(Dataset entries)
————
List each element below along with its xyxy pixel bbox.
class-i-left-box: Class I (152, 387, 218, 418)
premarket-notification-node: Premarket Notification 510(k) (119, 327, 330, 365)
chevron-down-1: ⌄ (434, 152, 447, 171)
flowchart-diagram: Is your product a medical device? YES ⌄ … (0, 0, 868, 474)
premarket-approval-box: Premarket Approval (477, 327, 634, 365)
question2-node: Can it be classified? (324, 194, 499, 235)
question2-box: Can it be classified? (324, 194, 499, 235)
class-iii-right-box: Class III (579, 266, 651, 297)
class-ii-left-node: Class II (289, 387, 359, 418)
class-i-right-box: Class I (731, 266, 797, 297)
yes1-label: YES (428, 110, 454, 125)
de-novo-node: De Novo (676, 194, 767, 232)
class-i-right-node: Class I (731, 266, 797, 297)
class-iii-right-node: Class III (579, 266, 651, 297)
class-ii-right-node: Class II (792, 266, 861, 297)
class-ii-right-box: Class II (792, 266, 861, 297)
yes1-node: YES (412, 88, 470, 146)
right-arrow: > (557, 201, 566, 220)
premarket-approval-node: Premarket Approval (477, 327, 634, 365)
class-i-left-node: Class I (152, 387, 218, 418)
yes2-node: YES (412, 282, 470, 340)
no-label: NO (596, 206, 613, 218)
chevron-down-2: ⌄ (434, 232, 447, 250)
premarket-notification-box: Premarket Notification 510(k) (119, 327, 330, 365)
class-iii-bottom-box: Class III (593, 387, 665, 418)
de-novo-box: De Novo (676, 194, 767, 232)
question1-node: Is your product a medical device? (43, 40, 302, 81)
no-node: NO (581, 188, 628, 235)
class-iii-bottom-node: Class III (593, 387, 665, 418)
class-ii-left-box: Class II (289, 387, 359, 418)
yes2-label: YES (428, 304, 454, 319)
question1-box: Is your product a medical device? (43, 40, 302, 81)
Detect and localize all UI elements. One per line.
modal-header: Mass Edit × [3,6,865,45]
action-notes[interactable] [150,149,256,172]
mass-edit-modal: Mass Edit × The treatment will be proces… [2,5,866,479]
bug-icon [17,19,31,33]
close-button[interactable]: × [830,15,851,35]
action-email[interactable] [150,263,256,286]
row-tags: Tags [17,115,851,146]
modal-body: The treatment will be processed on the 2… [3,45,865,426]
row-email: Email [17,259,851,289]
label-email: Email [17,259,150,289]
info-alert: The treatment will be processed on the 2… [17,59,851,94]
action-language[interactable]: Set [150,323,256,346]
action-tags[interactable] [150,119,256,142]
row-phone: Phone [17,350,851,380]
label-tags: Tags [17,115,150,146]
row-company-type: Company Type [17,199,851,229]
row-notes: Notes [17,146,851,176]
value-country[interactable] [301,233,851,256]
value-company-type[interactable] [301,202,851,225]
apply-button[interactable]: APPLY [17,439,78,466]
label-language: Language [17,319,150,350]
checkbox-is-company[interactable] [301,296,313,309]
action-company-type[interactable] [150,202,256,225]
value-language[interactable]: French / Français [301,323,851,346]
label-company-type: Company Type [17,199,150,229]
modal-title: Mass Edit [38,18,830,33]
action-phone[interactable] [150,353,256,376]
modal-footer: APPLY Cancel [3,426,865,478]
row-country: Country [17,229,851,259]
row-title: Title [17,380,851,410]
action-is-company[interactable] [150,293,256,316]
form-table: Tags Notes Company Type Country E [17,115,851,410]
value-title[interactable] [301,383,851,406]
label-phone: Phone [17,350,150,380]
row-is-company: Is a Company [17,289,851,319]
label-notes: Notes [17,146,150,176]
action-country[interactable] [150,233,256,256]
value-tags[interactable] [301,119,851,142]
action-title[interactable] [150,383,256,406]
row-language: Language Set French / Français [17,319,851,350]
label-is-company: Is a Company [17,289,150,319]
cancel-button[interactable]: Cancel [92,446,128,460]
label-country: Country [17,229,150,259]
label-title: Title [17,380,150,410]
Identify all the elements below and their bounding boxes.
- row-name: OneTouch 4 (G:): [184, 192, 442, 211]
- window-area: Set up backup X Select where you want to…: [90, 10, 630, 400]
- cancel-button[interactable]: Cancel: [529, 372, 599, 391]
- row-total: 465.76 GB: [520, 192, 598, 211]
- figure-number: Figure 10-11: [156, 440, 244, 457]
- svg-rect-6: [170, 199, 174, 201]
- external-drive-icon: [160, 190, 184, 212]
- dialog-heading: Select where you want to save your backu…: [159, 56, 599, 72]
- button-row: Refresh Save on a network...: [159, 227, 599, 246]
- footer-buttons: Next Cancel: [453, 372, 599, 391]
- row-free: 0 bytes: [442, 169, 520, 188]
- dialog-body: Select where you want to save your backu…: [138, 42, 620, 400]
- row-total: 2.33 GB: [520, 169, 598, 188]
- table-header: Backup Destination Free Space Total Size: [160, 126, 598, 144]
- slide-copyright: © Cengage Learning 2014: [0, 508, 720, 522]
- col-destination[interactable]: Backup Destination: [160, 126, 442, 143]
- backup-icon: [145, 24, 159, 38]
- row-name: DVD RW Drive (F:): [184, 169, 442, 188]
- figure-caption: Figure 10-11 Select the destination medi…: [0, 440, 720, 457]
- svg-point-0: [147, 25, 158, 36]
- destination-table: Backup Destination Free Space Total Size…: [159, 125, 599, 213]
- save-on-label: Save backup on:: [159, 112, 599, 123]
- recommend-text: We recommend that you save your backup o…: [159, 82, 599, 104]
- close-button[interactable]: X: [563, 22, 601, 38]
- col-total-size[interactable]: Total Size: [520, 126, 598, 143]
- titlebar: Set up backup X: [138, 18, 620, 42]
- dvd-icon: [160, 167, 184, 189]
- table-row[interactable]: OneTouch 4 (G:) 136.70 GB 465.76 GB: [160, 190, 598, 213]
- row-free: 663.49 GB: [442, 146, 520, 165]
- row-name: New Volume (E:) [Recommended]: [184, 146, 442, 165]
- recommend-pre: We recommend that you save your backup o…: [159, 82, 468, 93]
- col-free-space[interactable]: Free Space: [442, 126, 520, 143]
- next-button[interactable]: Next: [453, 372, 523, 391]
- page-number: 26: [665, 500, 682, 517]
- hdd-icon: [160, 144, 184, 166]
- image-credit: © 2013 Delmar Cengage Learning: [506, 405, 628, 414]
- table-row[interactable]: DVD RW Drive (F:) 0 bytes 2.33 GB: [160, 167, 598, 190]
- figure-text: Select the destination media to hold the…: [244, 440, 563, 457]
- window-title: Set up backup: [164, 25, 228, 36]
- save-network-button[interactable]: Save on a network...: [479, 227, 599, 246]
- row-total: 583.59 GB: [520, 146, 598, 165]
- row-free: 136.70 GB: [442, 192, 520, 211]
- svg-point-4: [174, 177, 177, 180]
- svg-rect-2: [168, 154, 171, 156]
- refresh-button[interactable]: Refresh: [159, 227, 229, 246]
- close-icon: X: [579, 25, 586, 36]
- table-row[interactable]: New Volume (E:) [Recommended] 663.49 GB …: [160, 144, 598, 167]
————
Task statement - Write down the entries above again. Copy them word for word.

Expected output -
List each element below along with its xyxy pixel bbox.
class-i-left-box: Class I (152, 387, 218, 418)
premarket-notification-node: Premarket Notification 510(k) (119, 327, 330, 365)
chevron-down-1: ⌄ (434, 152, 447, 171)
flowchart-diagram: Is your product a medical device? YES ⌄ … (0, 0, 868, 474)
premarket-approval-box: Premarket Approval (477, 327, 634, 365)
question2-node: Can it be classified? (324, 194, 499, 235)
question2-box: Can it be classified? (324, 194, 499, 235)
class-iii-right-box: Class III (579, 266, 651, 297)
class-ii-left-node: Class II (289, 387, 359, 418)
class-i-right-box: Class I (731, 266, 797, 297)
yes1-label: YES (428, 110, 454, 125)
de-novo-node: De Novo (676, 194, 767, 232)
class-i-right-node: Class I (731, 266, 797, 297)
class-iii-right-node: Class III (579, 266, 651, 297)
class-ii-right-node: Class II (792, 266, 861, 297)
class-ii-right-box: Class II (792, 266, 861, 297)
yes1-node: YES (412, 88, 470, 146)
right-arrow: > (557, 201, 566, 220)
premarket-approval-node: Premarket Approval (477, 327, 634, 365)
class-i-left-node: Class I (152, 387, 218, 418)
yes2-node: YES (412, 282, 470, 340)
no-label: NO (596, 206, 613, 218)
chevron-down-2: ⌄ (434, 232, 447, 250)
premarket-notification-box: Premarket Notification 510(k) (119, 327, 330, 365)
class-iii-bottom-box: Class III (593, 387, 665, 418)
de-novo-box: De Novo (676, 194, 767, 232)
question1-node: Is your product a medical device? (43, 40, 302, 81)
no-node: NO (581, 188, 628, 235)
class-iii-bottom-node: Class III (593, 387, 665, 418)
class-ii-left-box: Class II (289, 387, 359, 418)
yes2-label: YES (428, 304, 454, 319)
question1-box: Is your product a medical device? (43, 40, 302, 81)
Detect and localize all UI elements. One per line.
modal-header: Mass Edit × [3,6,865,45]
action-notes[interactable] [150,149,256,172]
mass-edit-modal: Mass Edit × The treatment will be proces… [2,5,866,479]
bug-icon [17,19,31,33]
close-button[interactable]: × [830,15,851,35]
action-email[interactable] [150,263,256,286]
row-tags: Tags [17,115,851,146]
modal-body: The treatment will be processed on the 2… [3,45,865,426]
row-email: Email [17,259,851,289]
label-email: Email [17,259,150,289]
info-alert: The treatment will be processed on the 2… [17,59,851,94]
action-language[interactable]: Set [150,323,256,346]
action-tags[interactable] [150,119,256,142]
row-phone: Phone [17,350,851,380]
label-tags: Tags [17,115,150,146]
row-company-type: Company Type [17,199,851,229]
row-notes: Notes [17,146,851,176]
value-country[interactable] [301,233,851,256]
value-company-type[interactable] [301,202,851,225]
apply-button[interactable]: APPLY [17,439,78,466]
label-language: Language [17,319,150,350]
checkbox-is-company[interactable] [301,296,313,309]
action-company-type[interactable] [150,202,256,225]
value-language[interactable]: French / Français [301,323,851,346]
label-company-type: Company Type [17,199,150,229]
modal-title: Mass Edit [38,18,830,33]
action-phone[interactable] [150,353,256,376]
modal-footer: APPLY Cancel [3,426,865,478]
row-country: Country [17,229,851,259]
row-title: Title [17,380,851,410]
action-is-company[interactable] [150,293,256,316]
form-table: Tags Notes Company Type Country E [17,115,851,410]
value-title[interactable] [301,383,851,406]
label-phone: Phone [17,350,150,380]
row-is-company: Is a Company [17,289,851,319]
label-notes: Notes [17,146,150,176]
action-country[interactable] [150,233,256,256]
value-tags[interactable] [301,119,851,142]
action-title[interactable] [150,383,256,406]
row-language: Language Set French / Français [17,319,851,350]
label-is-company: Is a Company [17,289,150,319]
cancel-button[interactable]: Cancel [92,446,128,460]
label-country: Country [17,229,150,259]
label-title: Title [17,380,150,410]
Identify all the elements below and their bounding boxes.
- row-name: OneTouch 4 (G:): [184, 192, 442, 211]
- window-area: Set up backup X Select where you want to…: [90, 10, 630, 400]
- cancel-button[interactable]: Cancel: [529, 372, 599, 391]
- row-total: 465.76 GB: [520, 192, 598, 211]
- figure-number: Figure 10-11: [156, 440, 244, 457]
- svg-rect-6: [170, 199, 174, 201]
- external-drive-icon: [160, 190, 184, 212]
- dialog-heading: Select where you want to save your backu…: [159, 56, 599, 72]
- button-row: Refresh Save on a network...: [159, 227, 599, 246]
- footer-buttons: Next Cancel: [453, 372, 599, 391]
- row-free: 0 bytes: [442, 169, 520, 188]
- dialog-body: Select where you want to save your backu…: [138, 42, 620, 400]
- row-total: 2.33 GB: [520, 169, 598, 188]
- table-header: Backup Destination Free Space Total Size: [160, 126, 598, 144]
- slide-copyright: © Cengage Learning 2014: [0, 508, 720, 522]
- col-destination[interactable]: Backup Destination: [160, 126, 442, 143]
- backup-icon: [145, 24, 159, 38]
- row-name: DVD RW Drive (F:): [184, 169, 442, 188]
- figure-caption: Figure 10-11 Select the destination medi…: [0, 440, 720, 457]
- svg-point-0: [147, 25, 158, 36]
- destination-table: Backup Destination Free Space Total Size…: [159, 125, 599, 213]
- save-on-label: Save backup on:: [159, 112, 599, 123]
- recommend-text: We recommend that you save your backup o…: [159, 82, 599, 104]
- close-button[interactable]: X: [563, 22, 601, 38]
- col-total-size[interactable]: Total Size: [520, 126, 598, 143]
- titlebar: Set up backup X: [138, 18, 620, 42]
- dvd-icon: [160, 167, 184, 189]
- table-row[interactable]: OneTouch 4 (G:) 136.70 GB 465.76 GB: [160, 190, 598, 213]
- row-free: 663.49 GB: [442, 146, 520, 165]
- row-name: New Volume (E:) [Recommended]: [184, 146, 442, 165]
- recommend-pre: We recommend that you save your backup o…: [159, 82, 468, 93]
- col-free-space[interactable]: Free Space: [442, 126, 520, 143]
- next-button[interactable]: Next: [453, 372, 523, 391]
- page-number: 26: [665, 500, 682, 517]
- hdd-icon: [160, 144, 184, 166]
- image-credit: © 2013 Delmar Cengage Learning: [506, 405, 628, 414]
- table-row[interactable]: DVD RW Drive (F:) 0 bytes 2.33 GB: [160, 167, 598, 190]
- figure-text: Select the destination media to hold the…: [244, 440, 563, 457]
- window-title: Set up backup: [164, 25, 228, 36]
- save-network-button[interactable]: Save on a network...: [479, 227, 599, 246]
- row-total: 583.59 GB: [520, 146, 598, 165]
- row-free: 136.70 GB: [442, 192, 520, 211]
- svg-point-4: [174, 177, 177, 180]
- svg-rect-2: [168, 154, 171, 156]
- refresh-button[interactable]: Refresh: [159, 227, 229, 246]
- close-icon: X: [579, 25, 586, 36]
- table-row[interactable]: New Volume (E:) [Recommended] 663.49 GB …: [160, 144, 598, 167]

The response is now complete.